Launch HN: Synnax (YC S24) – Unified hardware control and sensor data streaming

candiddevmike · 2024-08-12T19:44:59 1723491899

This is really neat, I know a lot of folks in manufacturing QA that would love something like this. The telemetry aspect of industrial equipment is terrible IMO, so many folks are hand rolling sensors and triggers and then trying to duct tape an extremely fragile monitoring and dashboard system using something like graphite. Neat space to be in!

How are you going to interface with the big boys like rockwell? I see you have drivers, what about partnerships? I know a lot of companies tend to only work with toolsets their provider "blesses", so having them on "your team" can help. You may have to pick favorites to win early deals/"synergy" (and may help with acquisition?)

I've worked with industrial automation in the past and have always enjoyed the technical constraints within it. I would be interested in helping you with pre or post-sales support/training/implementation for your customers if you need it. Email is in my profile.
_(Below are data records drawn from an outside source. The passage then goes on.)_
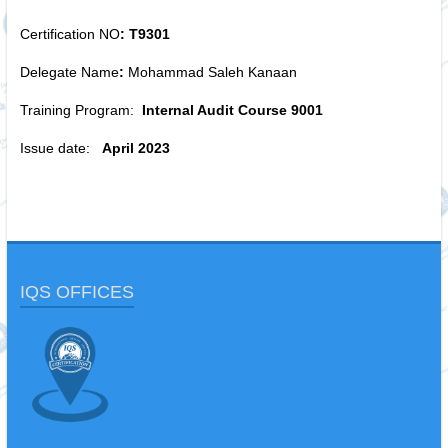
Certification NO
: T9301
Delegate Name
:
Mohammad Saleh Kanaan
Training Program:
Internal Audit Course 9001
Issue date:
April 2023
IQS OFFICES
embonilla · 2024-08-12T20:33:03 1723494783

It's been a really interesting problem to tackle - we've seen so many different ways that companies try to tackle this problem, and while theres one or two companies that have made really fantastic internal tools, most are ... lacking, to say the least.

Our plan so far has been to try to interface with the bigger companies through the drivers we make for their hardware. We haven't reached out about partnerships yet, but that is a really good idea.
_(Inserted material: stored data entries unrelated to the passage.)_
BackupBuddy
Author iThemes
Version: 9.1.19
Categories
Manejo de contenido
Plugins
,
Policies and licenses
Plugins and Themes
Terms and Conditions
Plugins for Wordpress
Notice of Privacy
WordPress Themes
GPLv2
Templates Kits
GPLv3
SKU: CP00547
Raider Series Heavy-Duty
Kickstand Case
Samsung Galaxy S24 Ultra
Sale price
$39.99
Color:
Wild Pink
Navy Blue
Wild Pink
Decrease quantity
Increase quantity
Thank you for the offer - will definitely reach out if and when we need more help on the implementation side.

mmckelvy · 2024-08-13T12:48:46 1723553326

I work for a YC company in the industrial maintenance space and we've been looking at integrating machine data drive and automate certain maintenance workflows. The most difficult aspects of integrating machine data have been (i) networking and (ii) translating whatever protocol (Ehternet/IP, Profinet, Modbus, etc.) the machine's control system uses into familiar formats. In many cases, PLCs aren't connected to a network, the customer doesn't know which tags point to the data they need, IT has concerns about security, and the list goes on. How are you guys thinking about these networking and protocol translation issues?

Second question. The main platform in this space is Ignition. Do you consider yourself a competitor to Ignition or are you aiming for a different use case?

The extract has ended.